◆ Aim of the task:
What you return must match the entries word for word, minus the pictures.
── Listed records ──
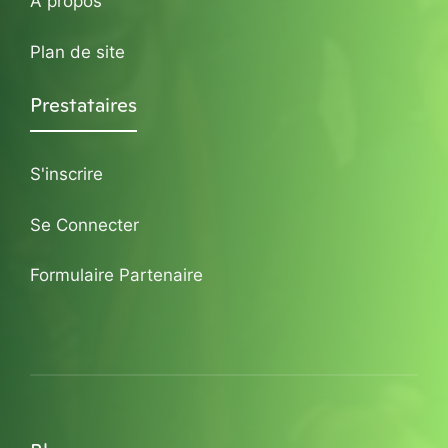
A propos
Plan de site
Prestataires
S'inscrire
Se Connecter
Formulaire Partenaire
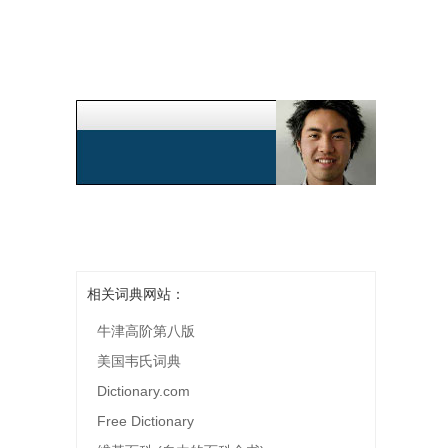
相关词典网站：
牛津高阶第八版
美国韦氏词典
Dictionary.com
Free Dictionary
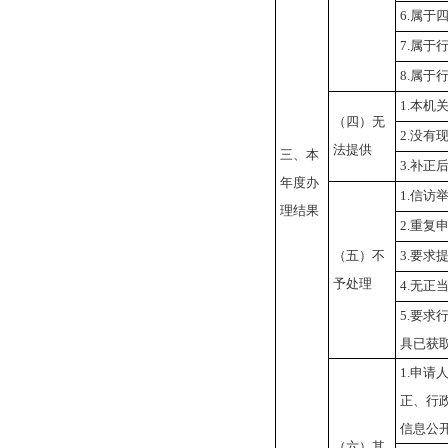
6.属于
7.属于
8.属于
1.本机
（四）无
2.没有
法提供
三、本
3.补正
年度办
1.信访
理结果
2.重复
（五）不
3.要求
予处理
4.无正
5.要求
具已获
1.申请
正、行
信息公
（六）其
───
◆ Answer to this task:
A propos
Plan de site
Prestataires
S'inscrire
Se Connecter
Formulaire Partenaire
相关词典网站：
牛津高阶第八版
美国韦氏词典
Dictionary.com
Free Dictionary
6.属于
7.属于
8.属于
1.本机
（四）无
2.没有
法提供
三、本
3.补正
年度办
1.信访
理结果
2.重复
（五）不
3.要求
予处理
4.无正
5.要求
具已获
1.申请
正、行
信息公
（六）其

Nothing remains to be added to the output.